Quoting the recipe for distributed locks:
Locks
Fully distributed locks that are globally synchronous, meaning at any snapshot in time no two clients think they hold the same lock. These can be implemented using ZooKeeeper. As with priority queues, first define a lock node.
Call create( ) with a pathname of "locknode/guid-lock-" and the sequence and ephemeral flags set.
Call getChildren( ) on the lock node without setting the watch flag (this is important to avoid the herd effect).
If the pathname created in step 1 has the lowest sequence number suffix, the client has the lock and the client exits the protocol.
The client calls exists( ) with the watch flag set on the path in the lock directory with the next lowest sequence number.

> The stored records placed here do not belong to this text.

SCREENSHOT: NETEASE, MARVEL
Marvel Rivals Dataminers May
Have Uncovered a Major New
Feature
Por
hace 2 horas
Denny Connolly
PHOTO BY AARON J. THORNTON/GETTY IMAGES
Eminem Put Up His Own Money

if exists( ) returns false, go to step 2. Otherwise, wait for a notification for the pathname from the previous step before going to step 2.
Consider the following case:
Client1 successfully acquired the lock (in step 3), with ZooKeeper node "locknode/guid-lock-0";
Client2 created node "locknode/guid-lock-1", failed to acquire the lock, and is now watching "locknode/guid-lock-0";
Later, for some reason (say, network congestion), Client1 fails to send a heartbeat message to the ZooKeeper cluster on time, but Client1 is still working away, mistakenly assuming that it still holds the lock.

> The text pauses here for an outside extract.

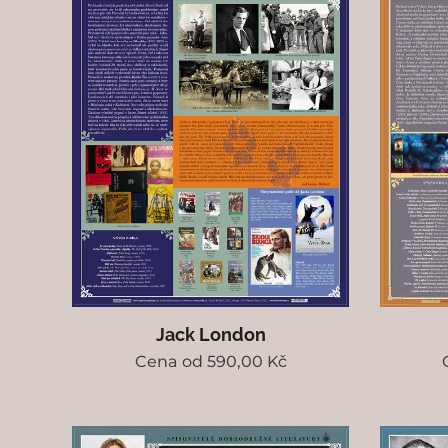
Jack London
Cena od
590,00
Kč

But, ZooKeeper may think Client1's session is timed out, and then
delete "locknode/guid-lock-0",
send a notification to Client2 (or maybe send the notification first?),
but can not send a "session timeout" notification to Client1 in time (say, due to network congestion).

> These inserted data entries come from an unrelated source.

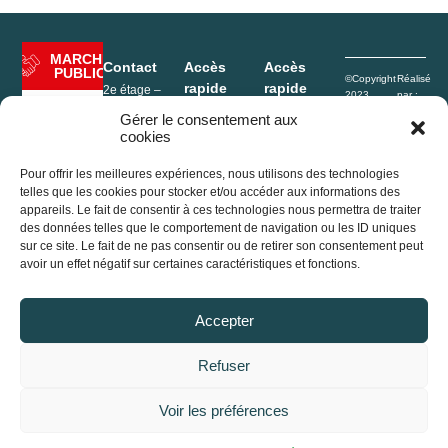
MARCHÉ
Contact
Accès
Accès
PUBLIC
©Copyright
Réalisé
rapide
rapide
2e étage –
2023
par :
Hôtel de Ville
Rives de
e-
Mentions
Enfance
Gérer le consentement aux
1, Place de
l’Ain Pays
Conceptio
légales
cookies
l’Hôtel de ville
Portage
du Cerdon
Politique de
01640
repas
confidentialité
Jujurieux
Pour offrir les meilleures expériences, nous utilisons des technologies
Déchèterie
Plan du site
France
telles que les cookies pour stocker et/ou accéder aux informations des
Conseil
appareils. Le fait de consentir à ces technologies nous permettra de traiter
+33 (0)4 74 37
Agenda
communautaire
des données telles que le comportement de navigation ou les ID uniques
13 32
sur ce site. Le fait de ne pas consentir ou de retirer son consentement peut
2e étage –
accueil@ain-
avoir un effet négatif sur certaines caractéristiques et fonctions.
Actualités
Hôtel de Ville
cerdon.fr
1, Place de
l’Hôtel de ville
Accepter
01640
Jujurieux
(France)
Refuser
+33 (0)4 74 37
13 32
Voir les préférences
accueil@ain-
cerdon.fr
Accessibilité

Client2 gets the notification, goes to step 2, gets the only node ""locknode/guid-lock-1", which it created itself; thus, Client2 assumes it hold the lock.
But at the same time, Client1 assumes it holds the lock.
Is this a valid scenario?
The scenario you describe could arise. Client 1 thinks it has the lock, but in fact its session has timed out, and Client 2 acquires the lock.
The ZooKeeper client library will inform Client 1 that its connection has been disconnected (but the client doesn't know the session has expired until the client connects to the server), so the client can write some code and assume that his lock has been lost if he has been disconnected too long. But the thread which uses the lock needs to check periodically that the lock is still valid, which is inherently racy.
...But, Zookeeper may think client1's session is timeouted, and then...
From the Zookeeper documentation:
The removal of a node will only cause one client to wake up since
each node is watched by exactly one client. In this way, you avoid
the herd effect.
There is no polling or timeouts.
So I don't think the problem you describe arises. It looks to me as thought there could be a risk of hanging locks if something happens to the clients that create them, but the scenario you describe should not arise.
from packt book - Zookeeper Essentials
If there was a partial failure in the creation of znode due to connection loss, it's
possible that the client won't be able to correctly determine whether it successfully
created the child znode. To resolve such a situation, the client can store its session ID
in the znode data field or even as a part of the znode name itself. As a client retains
the same session ID after a reconnect, it can easily determine whether the child znode
was created by it by looking at the session ID.